*WHAT TO PRODUCE*: Check the data underneath for lines holding the word "إداري", and state only how many you find.

Stored items from a collection
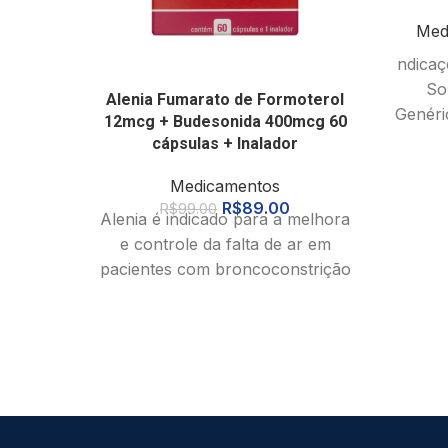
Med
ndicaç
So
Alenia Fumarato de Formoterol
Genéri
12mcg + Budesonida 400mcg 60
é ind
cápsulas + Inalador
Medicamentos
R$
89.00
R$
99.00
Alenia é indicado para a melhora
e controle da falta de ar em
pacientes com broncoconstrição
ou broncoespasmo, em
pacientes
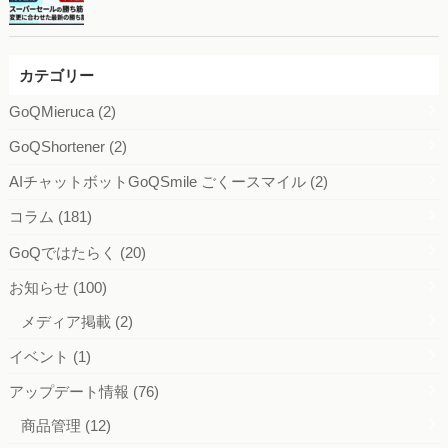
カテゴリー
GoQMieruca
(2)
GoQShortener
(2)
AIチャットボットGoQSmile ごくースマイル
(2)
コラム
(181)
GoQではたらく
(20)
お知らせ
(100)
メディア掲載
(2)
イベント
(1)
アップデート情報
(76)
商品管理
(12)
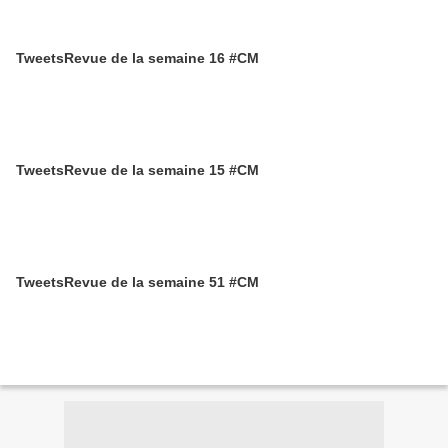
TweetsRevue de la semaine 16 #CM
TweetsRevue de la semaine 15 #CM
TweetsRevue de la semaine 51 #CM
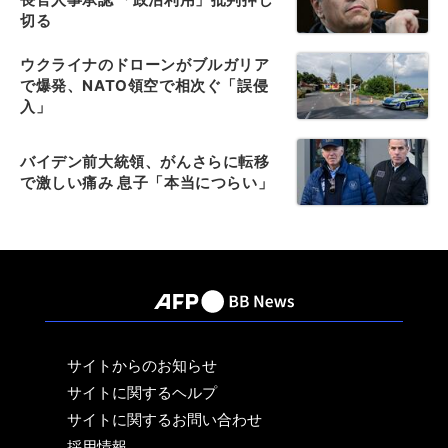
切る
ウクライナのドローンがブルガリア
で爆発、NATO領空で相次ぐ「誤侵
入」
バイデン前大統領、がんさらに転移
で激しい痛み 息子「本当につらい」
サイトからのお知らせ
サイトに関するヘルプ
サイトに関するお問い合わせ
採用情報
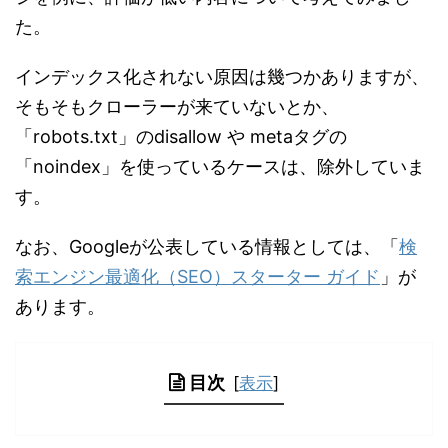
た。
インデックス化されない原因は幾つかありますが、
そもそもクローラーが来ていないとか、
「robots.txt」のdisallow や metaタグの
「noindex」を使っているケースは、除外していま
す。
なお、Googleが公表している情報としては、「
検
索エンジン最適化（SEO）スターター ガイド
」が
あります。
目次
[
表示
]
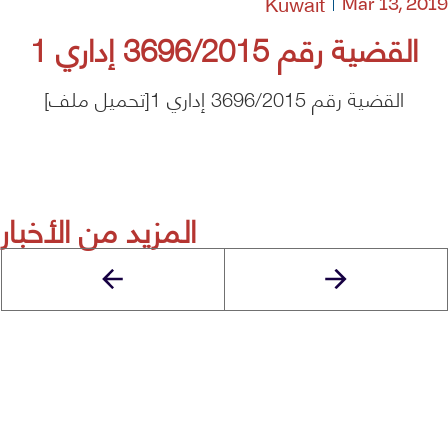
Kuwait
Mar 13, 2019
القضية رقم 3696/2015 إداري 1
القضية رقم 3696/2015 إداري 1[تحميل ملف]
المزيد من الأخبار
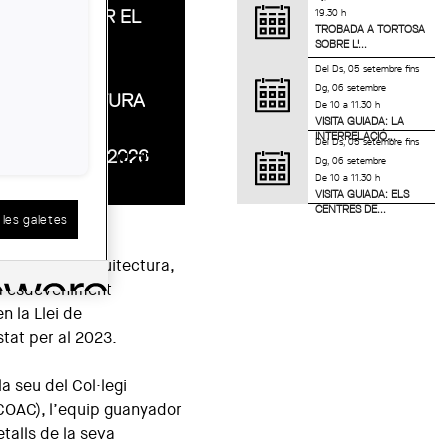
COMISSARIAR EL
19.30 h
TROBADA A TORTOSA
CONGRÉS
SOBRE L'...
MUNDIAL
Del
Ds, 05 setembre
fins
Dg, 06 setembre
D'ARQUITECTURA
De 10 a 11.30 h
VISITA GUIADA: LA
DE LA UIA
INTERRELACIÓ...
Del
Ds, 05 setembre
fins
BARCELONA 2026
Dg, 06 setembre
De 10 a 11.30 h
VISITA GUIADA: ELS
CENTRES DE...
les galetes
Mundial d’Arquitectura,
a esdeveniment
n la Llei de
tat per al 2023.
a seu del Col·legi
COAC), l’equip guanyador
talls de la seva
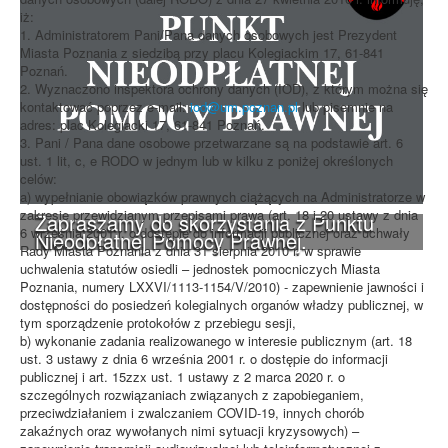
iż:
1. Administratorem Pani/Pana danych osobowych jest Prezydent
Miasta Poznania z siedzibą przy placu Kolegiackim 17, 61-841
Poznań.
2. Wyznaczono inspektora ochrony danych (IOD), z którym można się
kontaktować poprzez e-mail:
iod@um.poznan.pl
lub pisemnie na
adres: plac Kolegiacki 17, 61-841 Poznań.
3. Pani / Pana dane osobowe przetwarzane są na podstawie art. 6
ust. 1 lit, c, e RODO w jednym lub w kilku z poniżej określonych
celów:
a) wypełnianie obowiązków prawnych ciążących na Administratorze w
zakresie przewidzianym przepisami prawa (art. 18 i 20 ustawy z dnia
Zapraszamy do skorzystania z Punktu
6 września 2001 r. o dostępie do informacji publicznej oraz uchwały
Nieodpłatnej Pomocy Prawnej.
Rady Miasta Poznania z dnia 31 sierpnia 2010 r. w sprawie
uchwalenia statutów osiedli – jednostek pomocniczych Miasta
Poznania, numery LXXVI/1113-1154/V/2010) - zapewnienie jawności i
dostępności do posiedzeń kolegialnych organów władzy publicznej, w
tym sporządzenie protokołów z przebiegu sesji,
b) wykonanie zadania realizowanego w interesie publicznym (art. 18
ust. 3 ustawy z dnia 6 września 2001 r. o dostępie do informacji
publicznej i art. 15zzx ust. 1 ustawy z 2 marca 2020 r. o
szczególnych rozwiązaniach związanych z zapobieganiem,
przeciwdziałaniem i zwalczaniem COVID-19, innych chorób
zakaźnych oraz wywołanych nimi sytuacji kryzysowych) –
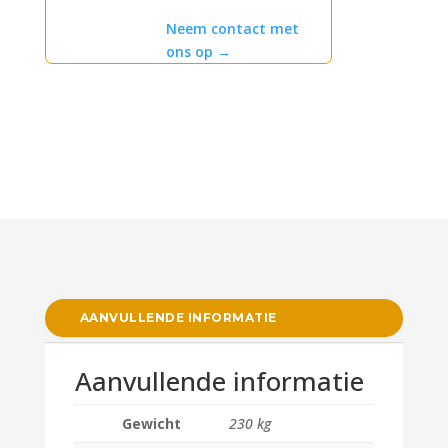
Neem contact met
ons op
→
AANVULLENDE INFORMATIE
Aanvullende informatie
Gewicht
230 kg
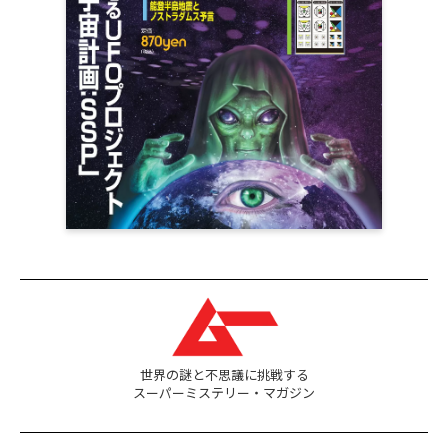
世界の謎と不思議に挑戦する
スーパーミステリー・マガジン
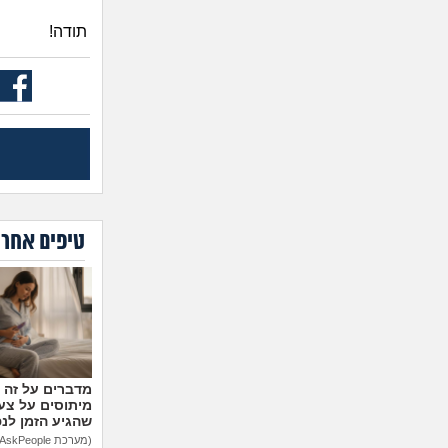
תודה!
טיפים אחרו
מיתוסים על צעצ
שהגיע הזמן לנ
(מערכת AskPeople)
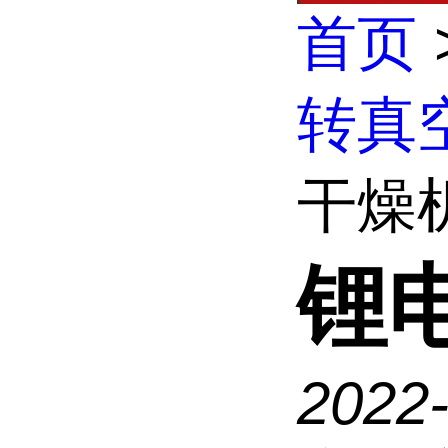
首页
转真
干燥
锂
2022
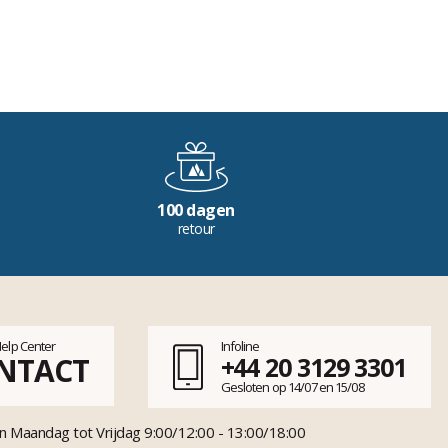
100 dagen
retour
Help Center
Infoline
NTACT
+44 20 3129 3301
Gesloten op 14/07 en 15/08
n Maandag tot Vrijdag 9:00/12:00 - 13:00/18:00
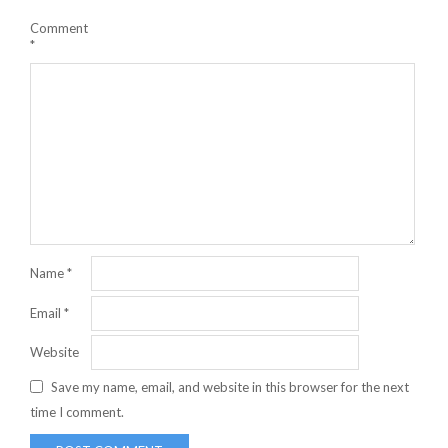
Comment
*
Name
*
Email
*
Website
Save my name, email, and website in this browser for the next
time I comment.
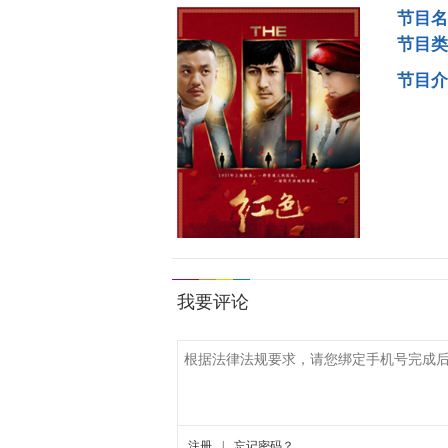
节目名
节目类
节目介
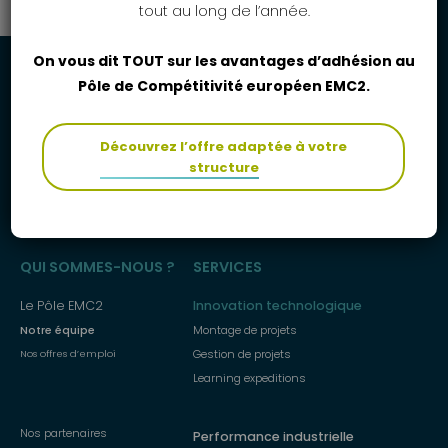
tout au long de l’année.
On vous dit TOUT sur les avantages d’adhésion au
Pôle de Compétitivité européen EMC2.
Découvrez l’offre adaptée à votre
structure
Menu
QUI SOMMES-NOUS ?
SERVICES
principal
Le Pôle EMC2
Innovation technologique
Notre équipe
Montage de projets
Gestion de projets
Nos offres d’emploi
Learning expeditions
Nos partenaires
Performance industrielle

*SOLUTION FOR THIS TASK*: 2